JuliaLang / julia

The Julia Programming Language
https://julialang.org/
MIT License
45.13k stars 5.43k forks source link

`BoundsError` when joining `AnnotatedStrings` with distinct label orderings #54860

Closed caleb-allen closed 5 days ago

caleb-allen commented 1 month ago

I think I've encountered a bug which occurs when joining AnnotatedStrings with annotations that have not been constructed in the same manner as StyledStrings, specifically with inconsistent ordering of annotation labels between strings.

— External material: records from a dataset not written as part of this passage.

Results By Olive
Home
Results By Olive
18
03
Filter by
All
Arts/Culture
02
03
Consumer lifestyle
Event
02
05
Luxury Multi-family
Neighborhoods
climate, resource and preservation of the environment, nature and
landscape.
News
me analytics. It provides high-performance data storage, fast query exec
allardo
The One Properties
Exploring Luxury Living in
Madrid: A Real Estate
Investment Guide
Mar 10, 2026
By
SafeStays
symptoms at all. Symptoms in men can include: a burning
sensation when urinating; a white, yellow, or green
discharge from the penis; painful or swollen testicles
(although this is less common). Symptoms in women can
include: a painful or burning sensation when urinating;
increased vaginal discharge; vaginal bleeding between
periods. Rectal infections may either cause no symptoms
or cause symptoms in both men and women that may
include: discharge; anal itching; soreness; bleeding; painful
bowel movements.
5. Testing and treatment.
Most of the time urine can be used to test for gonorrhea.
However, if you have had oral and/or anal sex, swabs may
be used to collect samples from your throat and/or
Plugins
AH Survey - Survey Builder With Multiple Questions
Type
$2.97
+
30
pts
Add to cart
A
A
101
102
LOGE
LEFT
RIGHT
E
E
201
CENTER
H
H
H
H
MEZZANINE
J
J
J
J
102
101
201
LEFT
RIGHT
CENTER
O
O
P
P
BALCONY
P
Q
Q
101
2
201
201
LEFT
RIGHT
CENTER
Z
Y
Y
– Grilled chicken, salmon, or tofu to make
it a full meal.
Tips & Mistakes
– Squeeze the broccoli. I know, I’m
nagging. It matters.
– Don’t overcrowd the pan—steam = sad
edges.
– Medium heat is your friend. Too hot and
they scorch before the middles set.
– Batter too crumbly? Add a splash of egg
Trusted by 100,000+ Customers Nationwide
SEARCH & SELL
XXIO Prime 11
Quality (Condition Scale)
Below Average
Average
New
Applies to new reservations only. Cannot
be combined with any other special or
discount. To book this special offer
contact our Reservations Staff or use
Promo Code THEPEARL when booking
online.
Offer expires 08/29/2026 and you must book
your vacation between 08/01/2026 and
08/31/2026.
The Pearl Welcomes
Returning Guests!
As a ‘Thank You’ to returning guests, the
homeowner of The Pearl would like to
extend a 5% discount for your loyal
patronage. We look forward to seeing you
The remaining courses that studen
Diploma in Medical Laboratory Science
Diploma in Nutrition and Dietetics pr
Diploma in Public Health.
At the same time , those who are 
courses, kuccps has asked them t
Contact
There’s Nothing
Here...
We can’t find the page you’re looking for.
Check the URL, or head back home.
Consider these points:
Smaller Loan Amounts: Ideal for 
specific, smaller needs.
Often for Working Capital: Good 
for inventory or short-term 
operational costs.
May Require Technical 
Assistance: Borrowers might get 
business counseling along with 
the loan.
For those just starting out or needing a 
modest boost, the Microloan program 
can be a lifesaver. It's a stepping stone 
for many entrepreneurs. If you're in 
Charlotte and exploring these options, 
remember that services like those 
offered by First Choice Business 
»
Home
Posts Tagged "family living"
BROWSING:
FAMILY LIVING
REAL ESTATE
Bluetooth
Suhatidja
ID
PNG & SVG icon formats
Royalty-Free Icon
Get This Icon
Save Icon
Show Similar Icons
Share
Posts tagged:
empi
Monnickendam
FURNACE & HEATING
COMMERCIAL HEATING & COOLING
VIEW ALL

With simple annotations on two AnnotatedString instances, join works as expected:

julia> import Base: AnnotatedString, annotatedstring, annotations, annotate!

julia> a = AnnotatedString("the quick fox ", [(1:14, :FOO => "bar")])
"the quick fox "

julia> b = AnnotatedString("jumped over the lazy dog", [(1:24, :FOO => "bar")])
"jumped over the lazy dog"

julia> annotations(a * b) # concat only, without joining the annotations
2-element Vector{Tuple{UnitRange{Int64}, Pair{Symbol, Any}}}:
 (1:14, :FOO => "bar")
 (15:38, :FOO => "bar")

julia> annotations(join([a, b]))
1-element Vector{Tuple{UnitRange{Int64}, Pair{Symbol, Any}}}:
 (1:38, :FOO => "bar")

However, if we attempt to join the above string a with an annotated string whose labels are inserted in a different order, it results in a BoundsError:

julia> c = AnnotatedString("jumped over the lazy dog", [(1:5, :BAZ => "bar"), (1:24, :FOO => "bar")])
"jumped over the lazy dog"

julia> annotations(a * c)
3-element Vector{Tuple{UnitRange{Int64}, Pair{Symbol, Any}}}:
 (1:14, :FOO => "bar")
 (15:19, :BAZ => "bar")
 (15:38, :FOO => "bar")

julia> annotations(join([a, c]))
ERROR: BoundsError: attempt to access 1-element Vector{Tuple{UnitRange{Int64}, Pair{Symbol, Any}}} at index [0]
Stacktrace:
  [1] throw_boundserror(A::Vector{Tuple{UnitRange{Int64}, Pair{Symbol, Any}}}, I::Tuple{Int64})
    @ Base ./essentials.jl:14
  [2] getindex
    @ ./essentials.jl:892 [inlined]
  [3] _insert_annotations!(io::Base.AnnotatedIOBuffer, annotations::Vector{Tuple{UnitRange{…}, Pair{…}}}, offset::Int64)
    @ Base ./strings/annotated.jl:600
  [4] _insert_annotations!
    @ ./strings/annotated.jl:591 [inlined]
  [5] write
    @ ./strings/annotated.jl:499 [inlined]
  [6] print
    @ ~/.julia/juliaup/julia-1.11.0-beta2+0.x64.linux.gnu/share/julia/stdlib/v1.11/StyledStrings/src/io.jl:255 [inlined]
  [7] join(io::Base.AnnotatedIOBuffer, iterator::Vector{AnnotatedString{String}}, delim::String)
    @ Base ./strings/io.jl:352
  [8] join
    @ ./strings/io.jl:349 [inlined]
  [9] _join_preserve_annotations(::Vector{AnnotatedString{String}})
    @ Base ./strings/io.jl:359
 [10] join(iterator::Vector{AnnotatedString{String}})
    @ Base ./strings/io.jl:366
 [11] top-level scope
    @ REPL[30]:1
Some type information was truncated. Use `show(err)` to see complete types.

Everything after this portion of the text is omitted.